Kernel Data Structures I: Lists, Hash Tables, and Red-Black Trees

Why This Matters

As Linus Torvalds put it: "Bad programmers worry about the code. Good programmers worry about data structures and their relationships." The Linux kernel is a masterclass in this philosophy. Before you can read kernel source comfortably, you must understand a handful of generic data structures that appear everywhere — in the scheduler, the VFS, device drivers, and networking. This module covers the three most common: the linked list, the hash table, and the red-black tree.


1. The Linux Linked List

The Classic Approach vs. the Kernel Approach

In CS 101 you learn to embed prev/next pointers directly in each node type:

struct car {
    struct car *prev;
    struct car *next;
    unsigned int max_speed;
    unsigned int price_in_dollars;
};

This works, but you'd need separate list-manipulation functions for every struct type.
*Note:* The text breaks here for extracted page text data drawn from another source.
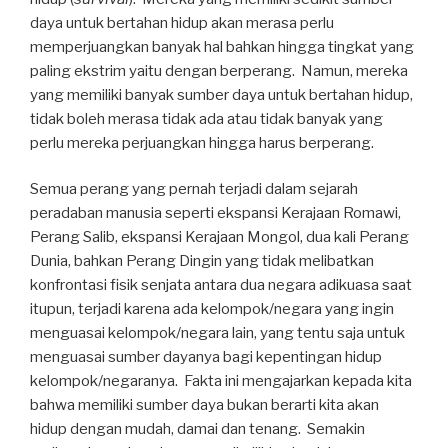
daya untuk bertahan hidup akan merasa perlu
memperjuangkan banyak hal bahkan hingga tingkat yang
paling ekstrim yaitu dengan berperang. Namun, mereka
yang memiliki banyak sumber daya untuk bertahan hidup,
tidak boleh merasa tidak ada atau tidak banyak yang
perlu mereka perjuangkan hingga harus berperang.
Semua perang yang pernah terjadi dalam sejarah
peradaban manusia seperti ekspansi Kerajaan Romawi,
Perang Salib, ekspansi Kerajaan Mongol, dua kali Perang
Dunia, bahkan Perang Dingin yang tidak melibatkan
konfrontasi fisik senjata antara dua negara adikuasa saat
itupun, terjadi karena ada kelompok/negara yang ingin
menguasai kelompok/negara lain, yang tentu saja untuk
menguasai sumber dayanya bagi kepentingan hidup
kelompok/negaranya. Fakta ini mengajarkan kepada kita
bahwa memiliki sumber daya bukan berarti kita akan
hidup dengan mudah, damai dan tenang. Semakin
The kernel solves this with inversion: instead of putting pointers in your struct, you embed a generic list_head node inside your struct, and all list APIs operate on list_head alone.
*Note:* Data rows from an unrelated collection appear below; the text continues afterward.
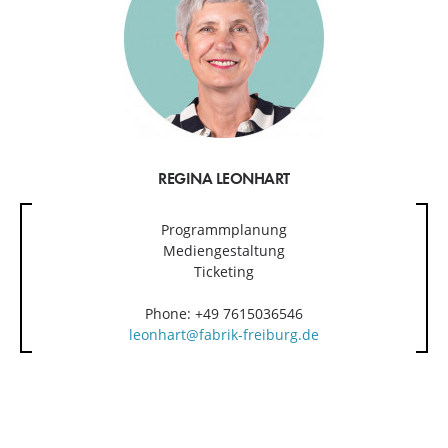
REGINA LEONHART
Programmplanung
Mediengestaltung
Ticketing
Phone: +49 7615036546
leonhart@fabrik-freiburg.de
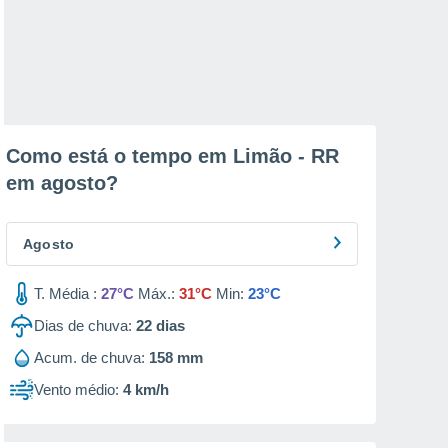
Como está o tempo em Limão - RR
em
agosto
?
Agosto
T. Média :
27°C
Máx.:
31°C
Min:
23°C
Dias de chuva:
22
dias
Acum. de chuva:
158 mm
Vento médio:
4 km/h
struct list_head {          /* include/linux/types.h */
    struct list_head *next, *prev;
};

struct car {
    struct list_head list;  /* embedded list node */
    unsigned int max_speed;
    unsigned int price_in_dollars;
};

Two Key Design Choices

Property Typical doubly linked list Linux list_head
Termination NULL Loops back to HEAD
HEAD node Contains data Sentinel — no data
Traversal end ptr == NULL ptr == HEAD
Empty test HEAD == NULL HEAD->next == HEAD

The sentinel HEAD means the list is never NULL when empty — the head node's prev and next both point back to itself. This eliminates a whole class of null-pointer bugs.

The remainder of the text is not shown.